Orb Expertise: +1/+2/+3 feat bonus to implement attack rolls with an Orb, and a one-square buff to forced movement you inflict with an attack projected through your Orb.

Rod Expertise: +1/+2/+3 feat bonus to implement attack rolls with a Rod, and a +1 shield bonus to AC and Reflex. Great patchup to your defenses, and works well with a _Rhythm Blade Dagger_ in the offhand.

Staff Expertise: +1/+2/+3 feat bonus to implement and weapon attack rolls with a Staff, and your Staff counts as a Reach 2 weapon for melee weapon attacks. It also prevents you from being subjected to opportunity attacks when you cast a Ranged or Area attack.

Versatile Expertise: +1/+2/+3 feat bonus to the attack rolls (not limited to either weapon or implement attack rolls) of two choices amongst the weapon and implement categories. The December 2011 errata changed this to scale properly (1/11/21), which makes this _much_ more appetizing.

Wand Expertise: +1/+2/+3 feat bonus to implement attack rolls with a Wand, and ignores all cover when attacking enemies.

War Wizard's Expertise: +1/+2/+3 feat bonus to all Arcane keyword and basic attack attack rolls made with a Heavy or Light Blade, and combined with _War Wizardry _in Paragon (yes, the two penalties stack) your attacks against your allies pretty much automiss.

*White Lotus Dueling Expertise*: +1/+2/+3 feat bonus to all Arcane keyword and basic attack attack rolls - and automatic proficiency in the Staff or Orb. Frees up your MC slot if you favor either implement, which is big for many of you.[/sblock]
Hidden Sniper: If you have any semblance of decent mobility, this may even free up your Armor slot. Automatic CA if you're partially concealed is marvelous for you.

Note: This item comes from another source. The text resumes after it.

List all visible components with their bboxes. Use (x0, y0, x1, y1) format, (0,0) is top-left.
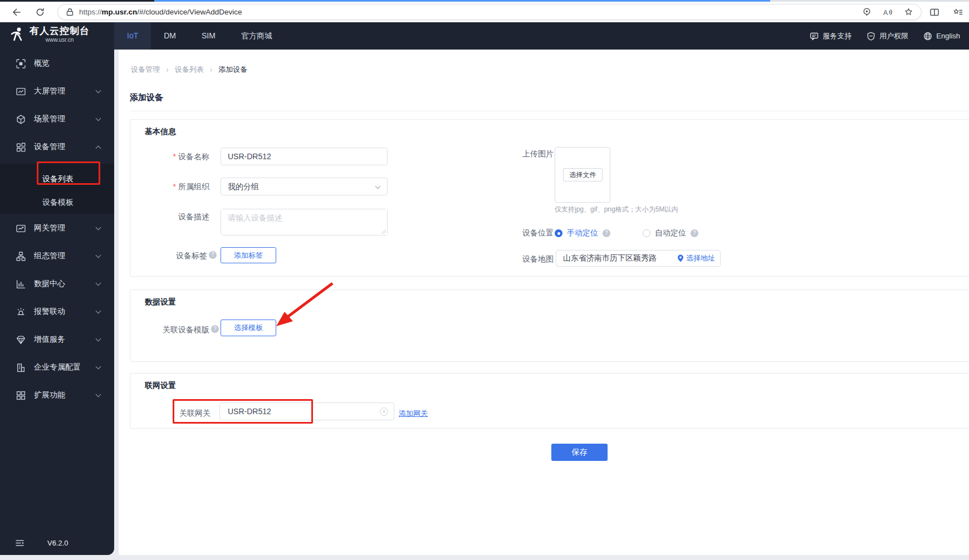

*Implement Focus*: Pick an implement, any implement... and gain a feat bonus to damage rolls with it. Not rated Gold due to the myriad alternatives available, but otherwise, damage is what you do - so do it better.

Improved Defenses: Yet another math fix. Take it in mid-Paragon at the absolute latest.

*Improved Initiative*: There's no doubt in my mind you'll want this feat, but retrain it out at Epic for _Superior Initiative_.

Quick Draw: A bit of action economy if you ever need to switch implements or weapons, and as a side effect, gain a small feat bonus to initiative. You need every point you can get.

Ritual Caster: You can master and perform rituals of your level or lower. Considering your propensity for the Arcana and Religion skills, and the fact you actually have some nice feats to help with your Rituals (_Dark Thaumaturgy_, _Arcane Ritualist_), if no one else in your party can use Rituals, give this a shot.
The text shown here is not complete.